MPs voted against May's revised EU withdrawal agreement by 391 to 242, another heavy defeat since January 15, when MPs rejected May's Brexit deal by a margin of 230.

The voting started at around 1900 GMT, with the prime minister heading for a defeat.

A hoarse prime minister, who was carrying on her last-ditch battle to save her Brexit deal just hours before the crunch vote, failed to win over the ERG, a major faction within her Conservative Party.

The United Kingdom is scheduled to leave the European Union on March 29. May's Brexit deal was voted down on January 15 in the heaviest parliamentary defeat of any British prime minister in the modern era.

"I profoundly regret the decision this house has taken," May told lawmakers in a short speech right after the voting.

She added that the choices facing Britain were "unenviable", but because of the rejection of her deal. "They are choices that must be faced," she said.

May has secured legally binding changes to the deal on March 11 night, but rebel lawmakers of her Conservative Party and those from the opposition Labour Party had said that these changes were not enough to persuade MPs to back the agreement reached by London and Brussels in November 2018 after years of painful negotiations.
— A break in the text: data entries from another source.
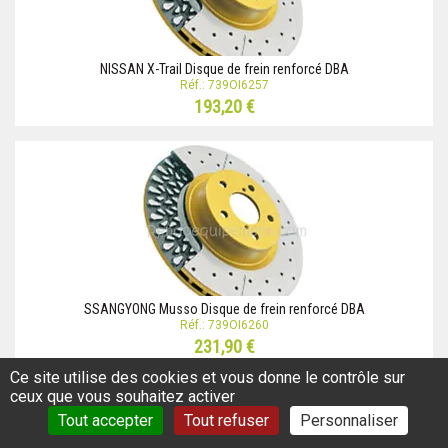
NISSAN X-Trail Disque de frein renforcé DBA
Réf.: 739OI6257
193,20 €
SSANGYONG Musso Disque de frein renforcé DBA
Réf.: 739OI6260
231,90 €
Ce site utilise des cookies et vous donne le contrôle sur
ceux que vous souhaitez activer
Tout accepter
Tout refuser
Personnaliser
"The reality is that nothing has changed," Jeremy Corbyn, the leader of Labour Party, said in the parliament. "Nothing has changed. Not one single word was changed."

Corbyn said the Labour party put forward the idea of "remain and reform" in the referendum campaign.

With her Brexit deal rejected again in the parliament, the prime minister then faces a possible defeat on a second vote on March 13 to prevent a no-deal Brexit on March 29, and a third vote on March 14 to extend the Article 50 divorce process, likely until the end of June.